Eines der am meisten übersehenen „Nahrungsergänzungsmittel“ im Alter ist gar kein Vitamin, sondern Protein. Viele ältere Erwachsene nehmen zu wenig Protein zu sich oder meiden proteinreiche Lebensmittel wie Fleisch, Fisch, Eier, Milchprodukte, Bohnen oder Linsen. Eine geringe Zufuhr kann zu Sarkopenie beitragen, dem altersbedingten Verlust von Muskelmasse und -kraft, was das Risiko für Stürze, Gebrechlichkeit und den Verlust der Selbstständigkeit erhöht. Expertengruppen empfehlen für gesunde ältere Erwachsene üblicherweise etwa 1,0 bis 1,2 Gramm Protein pro Kilogramm Körpergewicht pro Tag. Bei Krankheit, Gebrechlichkeit oder während der Genesung ist manchmal eine höhere Zufuhr erforderlich, es sei denn, jemandem wurde aufgrund einer Nierenerkrankung oder einer anderen Erkrankung geraten, die Proteinaufnahme zu beschränken.
Eine unbeaufsichtigte oder übermäßige Nahrungsergänzung kann schädlich sein. Hohe Dosen von Vitamin D oder Vitamin A können zu Vergiftungserscheinungen führen. Eisen sollte nicht ohne nachgewiesenen Mangel eingenommen werden, es sei denn, dies wird von einer medizinischen Fachkraft empfohlen. Einige Nahrungsergänzungsmittel können Wechselwirkungen mit Medikamenten haben. Und Evidenzüberprüfungen haben ergeben, dass einige hochdosierte Antioxidantien, insbesondere Beta-Carotin und Vitamin E, in bestimmten Bevölkerungsgruppen das Sterberisiko erhöhen können.
Ein vernünftiger Ansatz beginnt bei der Ernährung, nicht bei Tabletten.

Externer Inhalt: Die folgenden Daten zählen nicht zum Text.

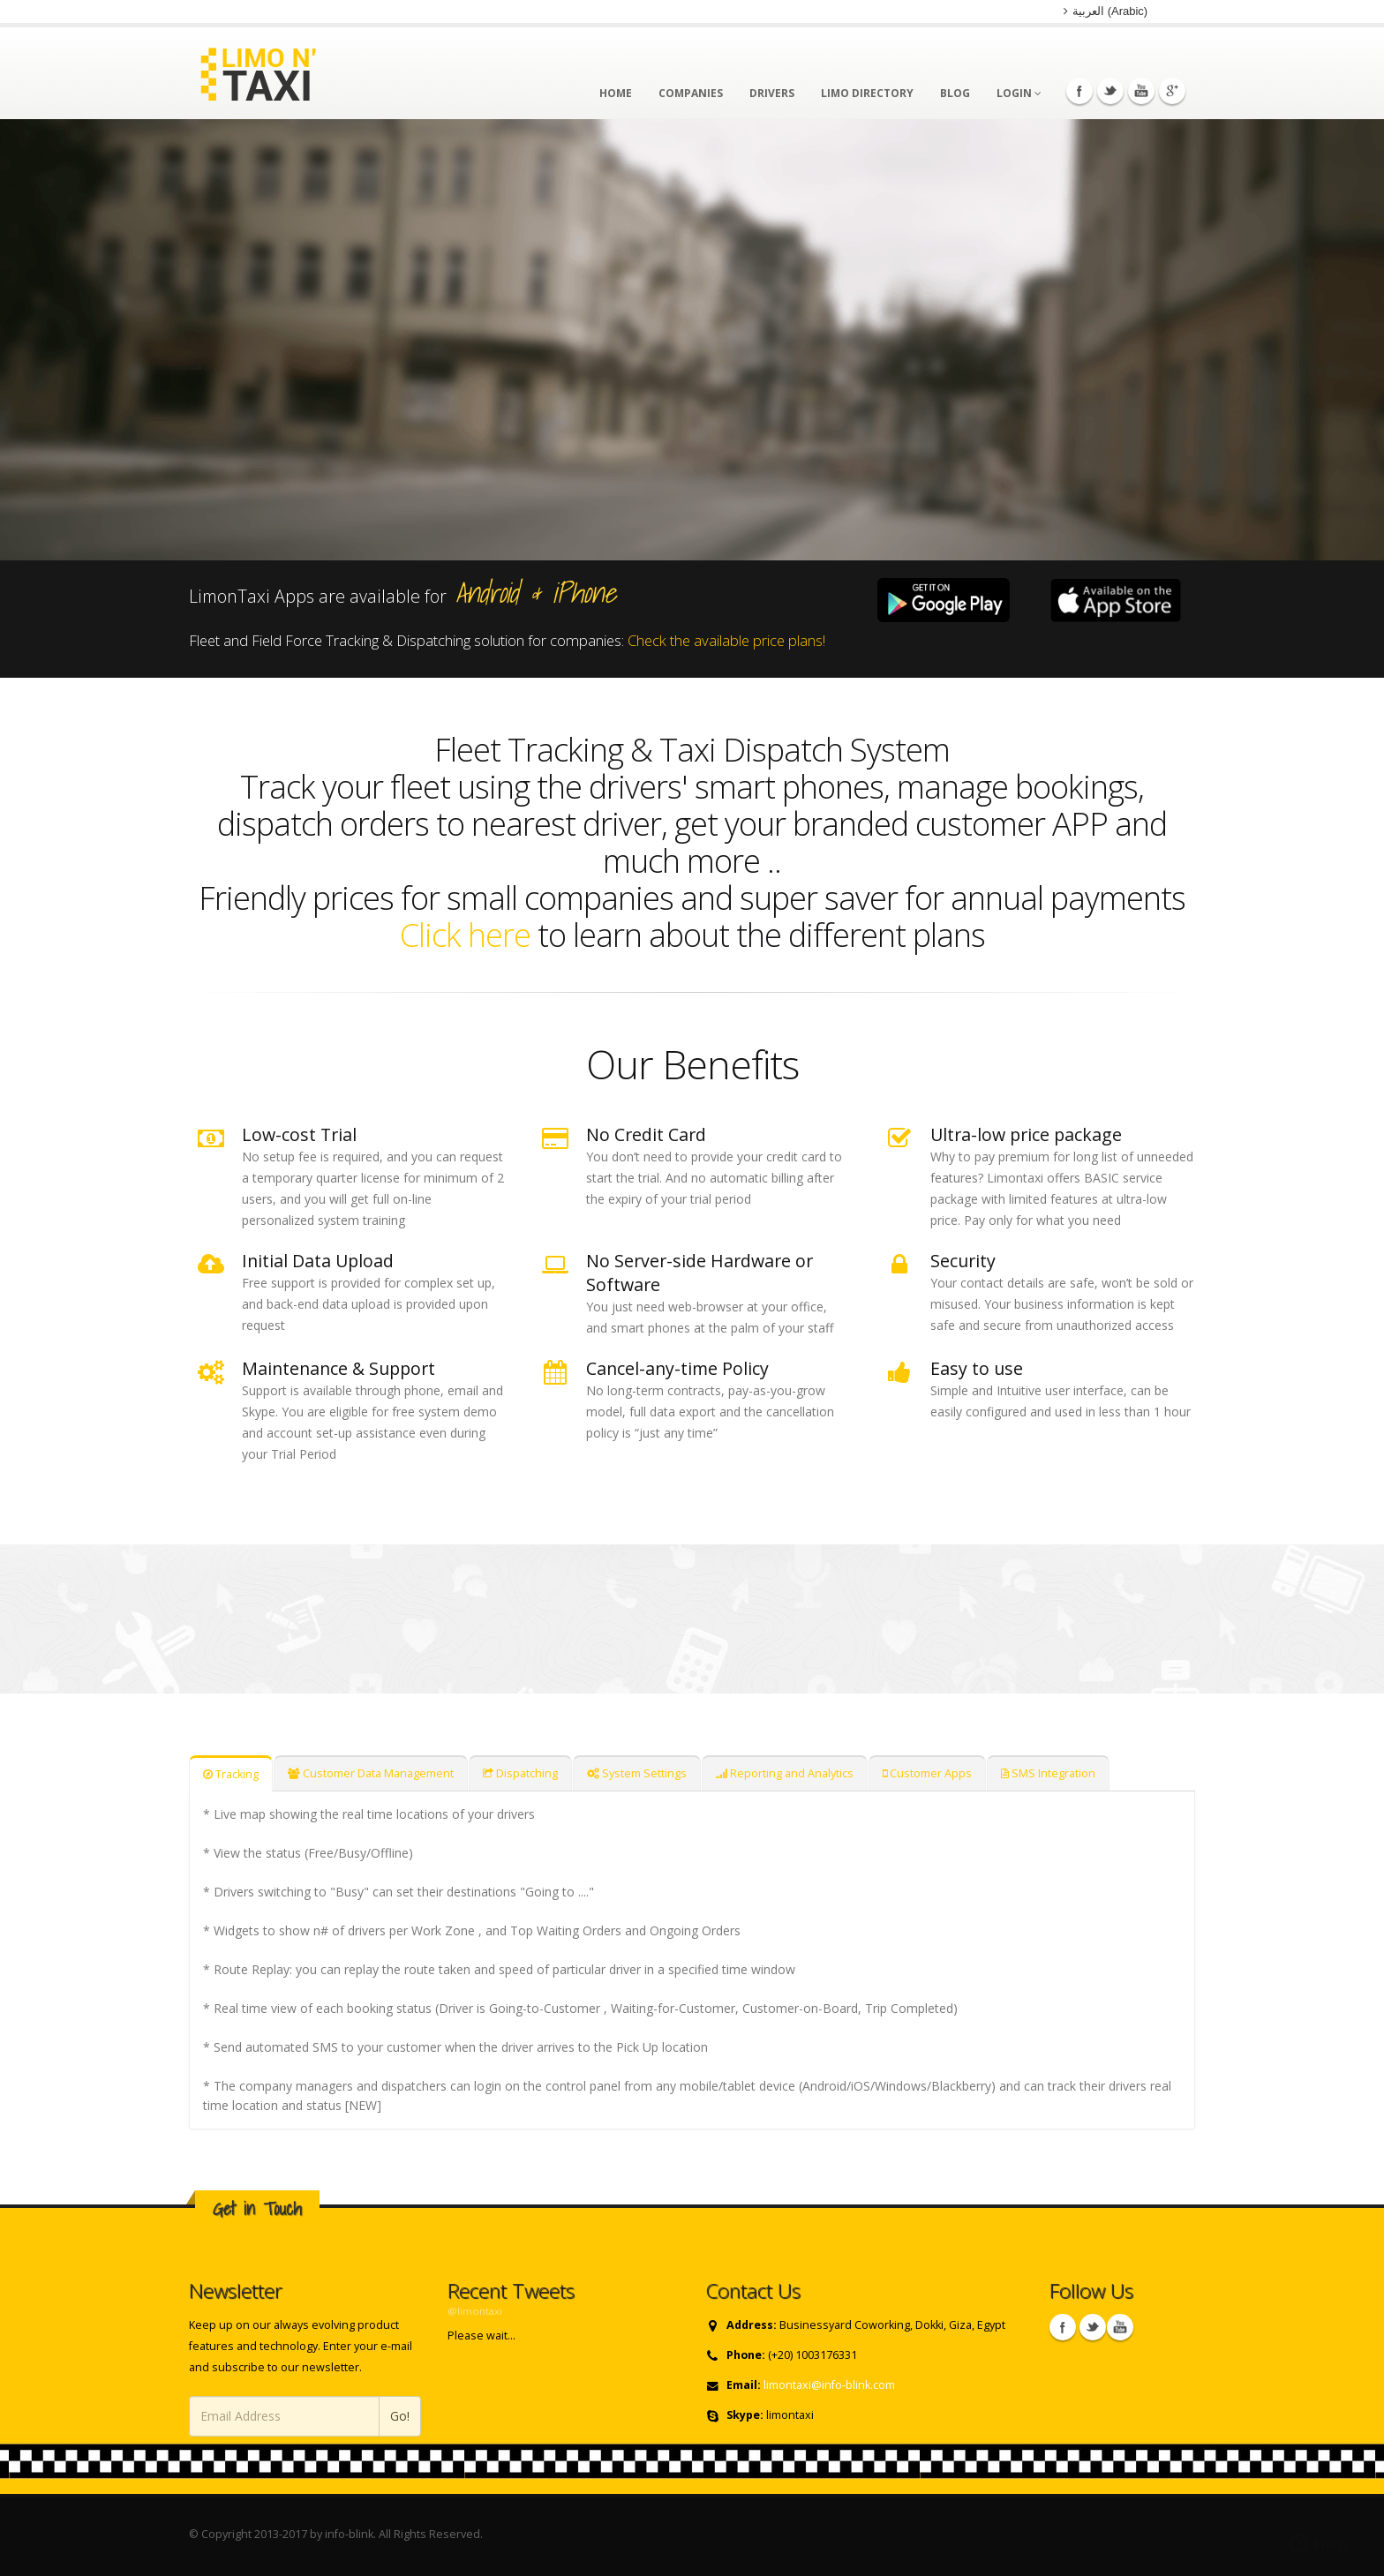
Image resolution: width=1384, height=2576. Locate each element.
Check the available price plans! (726, 640)
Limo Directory (867, 93)
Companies (690, 93)
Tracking (231, 1774)
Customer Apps (927, 1773)
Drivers (771, 93)
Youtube (1141, 91)
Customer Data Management (371, 1773)
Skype (1120, 2327)
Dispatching (520, 1773)
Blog (955, 93)
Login (1019, 93)
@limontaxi (475, 2310)
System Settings (637, 1773)
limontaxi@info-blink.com (829, 2384)
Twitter (1110, 91)
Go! (400, 2415)
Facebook (1079, 91)
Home (615, 93)
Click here (469, 934)
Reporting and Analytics (785, 1773)
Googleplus (1172, 91)
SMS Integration (1048, 1773)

Das bedeutet, dass man Appetit, Gewichtsveränderungen, Probleme beim Kauen oder Schlucken, die Vielfalt der Ernährung, Vorerkrankungen, die Einnahme von Medikamenten sowie die Frage berücksichtigt, ob jemand genügend Unterstützung beim Einkaufen, Kochen und bei der gesunden Ernährung erhält. Blutuntersuchungen können erforderlich sein, insbesondere auf Vitamin B12, Folsäure, Eisen und Vitamin D. Der gezielte Einsatz von Vitamin D, Vitamin B12, Folsäure und in manchen Fällen eines Multivitamin- oder Proteinpräparats kann jedoch helfen, wenn Mangelerscheinungen oder eine zu geringe Zufuhr vorliegen.

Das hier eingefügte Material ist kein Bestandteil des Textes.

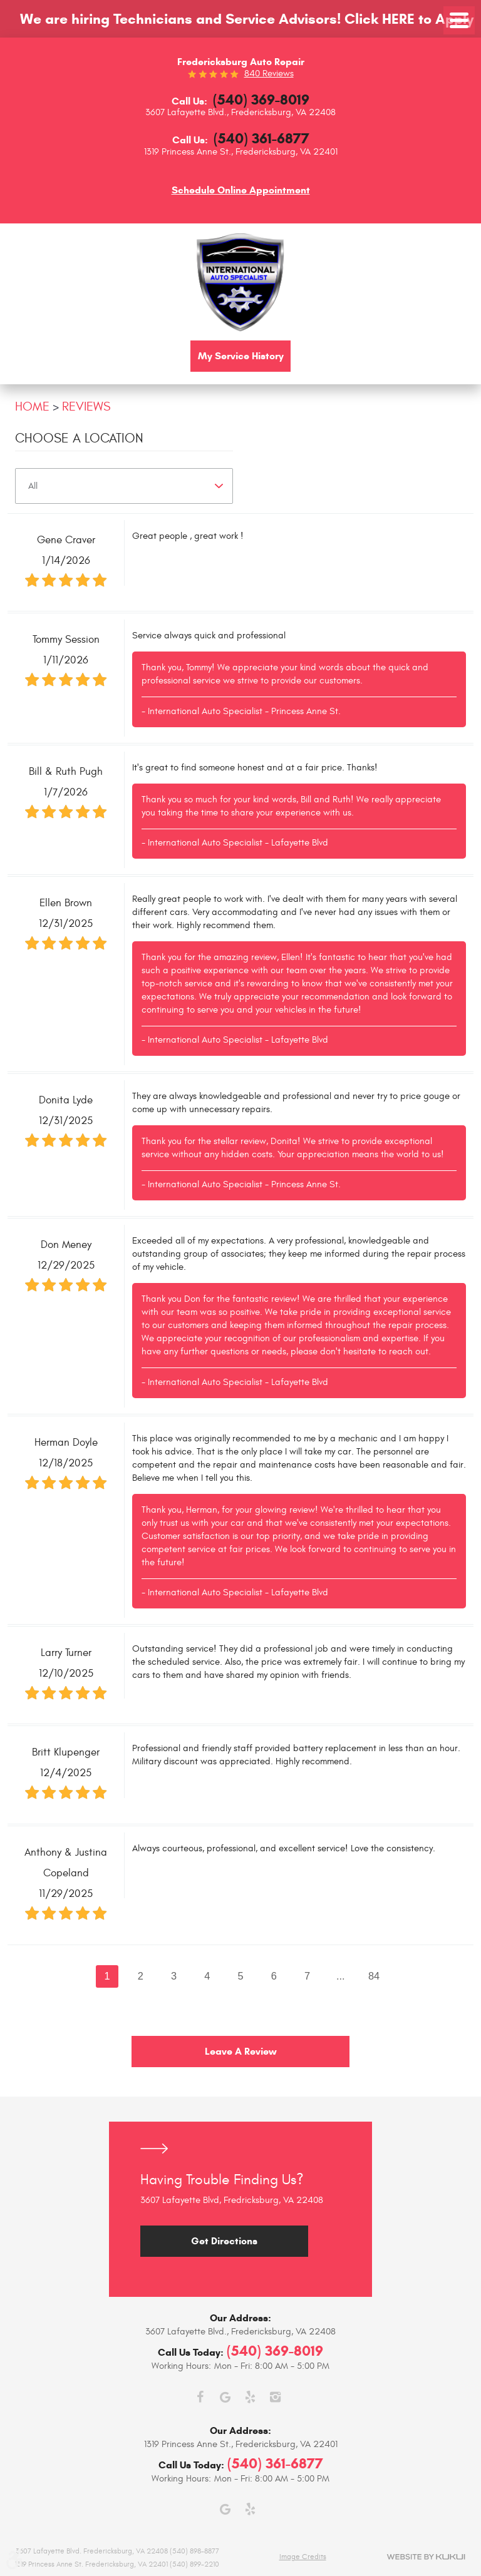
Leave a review (241, 2052)
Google (224, 2397)
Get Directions (224, 2241)
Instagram (274, 2397)
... (341, 1975)
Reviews (86, 406)
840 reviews (269, 73)
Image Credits (302, 2556)
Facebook (199, 2397)
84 (374, 1975)
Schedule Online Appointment (241, 190)
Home (32, 406)
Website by (426, 2557)
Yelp (249, 2397)
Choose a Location (79, 438)
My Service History (241, 356)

Die Rolle von Nahrungsergänzungsmitteln für die Gesundheit
Nahrungsergänzungsmittel können einen wichtigen Beitrag zur Gesundheit leisten, insbesondere wenn der Bedarf an bestimmten Nährstoffen über die normale Ernährung nicht ausreichend gedeckt wird. Dies gilt beispielsweise für ältere Menschen, Personen mit eingeschränktem Appetit, bestimmten Erkrankungen oder erhöhtem Nährstoffbedarf. Hochwertige Nahrungsergänzungsmittel ermöglichen eine gezielte Versorgung mit Vitaminen, Mineralstoffen und anderen essenziellen Nährstoffen und können dabei helfen, nachgewiesene Mängel auszugleichen oder Risikofaktoren zu reduzieren. Sie stellen jedoch keinen Ersatz für eine ausgewogene Ernährung dar, sondern ergänzen diese sinnvoll. In Kombination mit einer gesunden Lebensweise, regelmäßiger Bewegung und einer abwechslungsreichen Ernährung können Nahrungsergänzungsmittel dazu beitragen, die Nährstoffversorgung zu optimieren und das Wohlbefinden bis ins hohe Alter zu unterstützen.